(Excerpts from a dataset)
..............................

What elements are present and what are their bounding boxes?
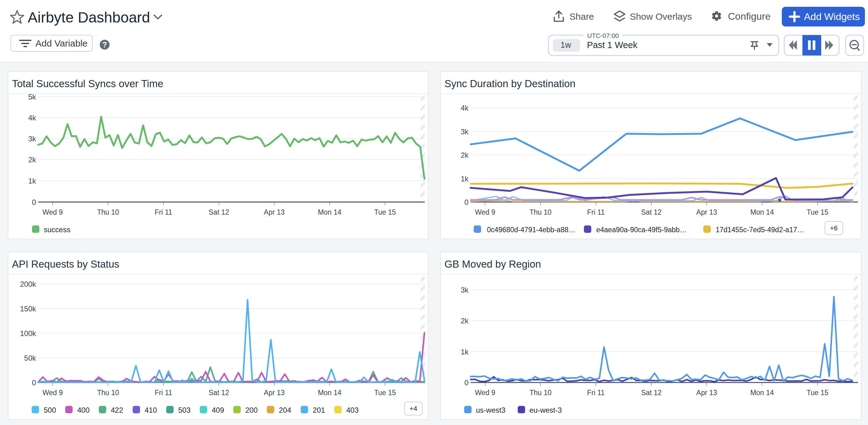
svg-text:Sat 12: Sat 12 [641,208,662,216]
svg-text:Tue 15: Tue 15 [807,389,829,397]
svg-text:2k: 2k [28,155,36,164]
svg-text:Fri 11: Fri 11 [587,389,604,397]
svg-text:1k: 1k [461,175,469,183]
svg-text:Add Widgets: Add Widgets [804,11,860,22]
svg-text:100k: 100k [20,329,36,337]
svg-text:Tue 15: Tue 15 [374,208,396,216]
svg-text:0: 0 [32,198,36,206]
svg-text:50k: 50k [24,354,36,362]
svg-text:4k: 4k [28,114,36,122]
svg-text:?: ? [102,40,107,49]
svg-text:Total Successful Syncs over Ti: Total Successful Syncs over Time [12,78,163,89]
svg-text:Mon 14: Mon 14 [750,389,774,397]
svg-text:Sat 12: Sat 12 [641,389,662,397]
svg-text:Mon 14: Mon 14 [318,389,342,397]
svg-text:Sync Duration by Destination: Sync Duration by Destination [444,78,576,89]
svg-text:Apr 13: Apr 13 [696,208,717,216]
svg-text:Thu 10: Thu 10 [529,389,552,397]
svg-text:0: 0 [464,378,468,387]
svg-text:410: 410 [145,406,157,414]
svg-text:201: 201 [313,406,325,414]
svg-text:Fri 11: Fri 11 [155,208,172,216]
svg-text:success: success [44,225,70,234]
svg-text:2k: 2k [461,316,469,325]
svg-text:e4aea90a-90ca-49f5-9abb…: e4aea90a-90ca-49f5-9abb… [596,226,687,234]
svg-text:Thu 10: Thu 10 [97,389,119,397]
svg-text:3k: 3k [461,286,469,294]
svg-text:Tue 15: Tue 15 [807,208,829,216]
svg-text:503: 503 [178,406,190,414]
svg-text:409: 409 [212,406,224,414]
svg-text:+6: +6 [830,224,838,232]
svg-text:1k: 1k [28,177,36,185]
svg-text:Fri 11: Fri 11 [587,208,604,216]
svg-text:403: 403 [346,406,359,414]
svg-text:3k: 3k [461,127,469,136]
svg-text:us-west3: us-west3 [476,406,505,414]
svg-text:UTC-07:00: UTC-07:00 [587,32,619,39]
svg-text:Show Overlays: Show Overlays [630,11,692,22]
svg-text:Sat 12: Sat 12 [209,389,229,397]
svg-text:Airbyte Dashboard: Airbyte Dashboard [28,9,150,26]
svg-text:1k: 1k [461,348,469,356]
svg-text:eu-west-3: eu-west-3 [529,406,562,414]
svg-text:+4: +4 [409,405,417,413]
svg-text:0: 0 [464,198,468,206]
svg-text:3k: 3k [28,134,36,143]
svg-text:Apr 13: Apr 13 [264,208,285,216]
svg-text:500: 500 [44,406,56,414]
svg-text:0: 0 [32,378,36,387]
svg-text:Wed 9: Wed 9 [475,208,495,216]
svg-text:Tue 15: Tue 15 [374,389,396,397]
svg-text:Mon 14: Mon 14 [750,208,774,216]
svg-text:1w: 1w [560,40,571,50]
svg-text:17d1455c-7ed5-49d2-a17…: 17d1455c-7ed5-49d2-a17… [716,226,804,234]
svg-text:4k: 4k [461,104,469,112]
svg-text:Fri 11: Fri 11 [155,389,172,397]
svg-text:400: 400 [77,406,90,414]
svg-text:Thu 10: Thu 10 [529,208,552,216]
svg-text:200: 200 [245,406,258,414]
svg-text:Past 1 Week: Past 1 Week [587,40,638,50]
svg-text:150k: 150k [20,305,36,313]
svg-text:API Requests by Status: API Requests by Status [12,259,119,270]
svg-text:Wed 9: Wed 9 [42,208,63,216]
svg-text:GB Moved by Region: GB Moved by Region [444,259,541,270]
svg-text:204: 204 [279,406,291,414]
svg-text:Thu 10: Thu 10 [97,208,119,216]
svg-text:Share: Share [569,11,594,22]
svg-text:Configure: Configure [728,11,771,22]
svg-text:200k: 200k [20,280,36,288]
svg-text:Apr 13: Apr 13 [696,389,717,397]
svg-text:Add Variable: Add Variable [35,38,88,48]
svg-text:Wed 9: Wed 9 [42,389,63,397]
svg-text:Sat 12: Sat 12 [209,208,229,216]
svg-text:5k: 5k [28,93,36,101]
svg-text:Apr 13: Apr 13 [264,389,285,397]
svg-text:2k: 2k [461,151,469,159]
svg-text:0c49680d-4791-4ebb-a88…: 0c49680d-4791-4ebb-a88… [487,226,576,234]
svg-text:Wed 9: Wed 9 [475,389,495,397]
svg-text:Mon 14: Mon 14 [318,208,342,216]
svg-text:422: 422 [111,406,123,414]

..............................

Be exact. Write out all the entries and omit the pictures.

WRITTEN ANSWER:
What elements are present and what are their bounding boxes?
svg-text:Sat 12: Sat 12 [641,208,662,216]
svg-text:Tue 15: Tue 15 [807,389,829,397]
svg-text:2k: 2k [28,155,36,164]
svg-text:Fri 11: Fri 11 [587,389,604,397]
svg-text:1k: 1k [461,175,469,183]
svg-text:Add Widgets: Add Widgets [804,11,860,22]
svg-text:100k: 100k [20,329,36,337]
svg-text:Tue 15: Tue 15 [374,208,396,216]
svg-text:0: 0 [32,198,36,206]
svg-text:50k: 50k [24,354,36,362]
svg-text:4k: 4k [28,114,36,122]
svg-text:?: ? [102,40,107,49]
svg-text:Total Successful Syncs over Ti: Total Successful Syncs over Time [12,78,163,89]
svg-text:Mon 14: Mon 14 [750,389,774,397]
svg-text:Sat 12: Sat 12 [641,389,662,397]
svg-text:Mon 14: Mon 14 [318,389,342,397]
svg-text:Sync Duration by Destination: Sync Duration by Destination [444,78,576,89]
svg-text:Apr 13: Apr 13 [696,208,717,216]
svg-text:Thu 10: Thu 10 [529,389,552,397]
svg-text:0: 0 [464,378,468,387]
svg-text:410: 410 [145,406,157,414]
svg-text:201: 201 [313,406,325,414]
svg-text:Fri 11: Fri 11 [155,208,172,216]
svg-text:success: success [44,225,70,234]
svg-text:2k: 2k [461,316,469,325]
svg-text:e4aea90a-90ca-49f5-9abb…: e4aea90a-90ca-49f5-9abb… [596,226,687,234]
svg-text:Thu 10: Thu 10 [97,389,119,397]
svg-text:3k: 3k [461,286,469,294]
svg-text:Tue 15: Tue 15 [807,208,829,216]
svg-text:503: 503 [178,406,190,414]
svg-text:409: 409 [212,406,224,414]
svg-text:+6: +6 [830,224,838,232]
svg-text:1k: 1k [28,177,36,185]
svg-text:Fri 11: Fri 11 [587,208,604,216]
svg-text:403: 403 [346,406,359,414]
svg-text:3k: 3k [461,127,469,136]
svg-text:us-west3: us-west3 [476,406,505,414]
svg-text:UTC-07:00: UTC-07:00 [587,32,619,39]
svg-text:Show Overlays: Show Overlays [630,11,692,22]
svg-text:Sat 12: Sat 12 [209,389,229,397]
svg-text:Airbyte Dashboard: Airbyte Dashboard [28,9,150,26]
svg-text:1k: 1k [461,348,469,356]
svg-text:eu-west-3: eu-west-3 [529,406,562,414]
svg-text:+4: +4 [409,405,417,413]
svg-text:0: 0 [464,198,468,206]
svg-text:3k: 3k [28,134,36,143]
svg-text:Apr 13: Apr 13 [264,208,285,216]
svg-text:500: 500 [44,406,56,414]
svg-text:0: 0 [32,378,36,387]
svg-text:Wed 9: Wed 9 [475,208,495,216]
svg-text:Tue 15: Tue 15 [374,389,396,397]
svg-text:Mon 14: Mon 14 [750,208,774,216]
svg-text:1w: 1w [560,40,571,50]
svg-text:17d1455c-7ed5-49d2-a17…: 17d1455c-7ed5-49d2-a17… [716,226,804,234]
svg-text:4k: 4k [461,104,469,112]
svg-text:Fri 11: Fri 11 [155,389,172,397]
svg-text:400: 400 [77,406,90,414]
svg-text:Thu 10: Thu 10 [529,208,552,216]
svg-text:200: 200 [245,406,258,414]
svg-text:Past 1 Week: Past 1 Week [587,40,638,50]
svg-text:150k: 150k [20,305,36,313]
svg-text:API Requests by Status: API Requests by Status [12,259,119,270]
svg-text:Wed 9: Wed 9 [42,208,63,216]
svg-text:GB Moved by Region: GB Moved by Region [444,259,541,270]
svg-text:204: 204 [279,406,291,414]
svg-text:Thu 10: Thu 10 [97,208,119,216]
svg-text:Share: Share [569,11,594,22]
svg-text:Configure: Configure [728,11,771,22]
svg-text:200k: 200k [20,280,36,288]
svg-text:Apr 13: Apr 13 [696,389,717,397]
svg-text:Add Variable: Add Variable [35,38,88,48]
svg-text:Wed 9: Wed 9 [42,389,63,397]
svg-text:Sat 12: Sat 12 [209,208,229,216]
svg-text:5k: 5k [28,93,36,101]
svg-text:Apr 13: Apr 13 [264,389,285,397]
svg-text:2k: 2k [461,151,469,159]
svg-text:0c49680d-4791-4ebb-a88…: 0c49680d-4791-4ebb-a88… [487,226,576,234]
svg-text:Wed 9: Wed 9 [475,389,495,397]
svg-text:Mon 14: Mon 14 [318,208,342,216]
svg-text:422: 422 [111,406,123,414]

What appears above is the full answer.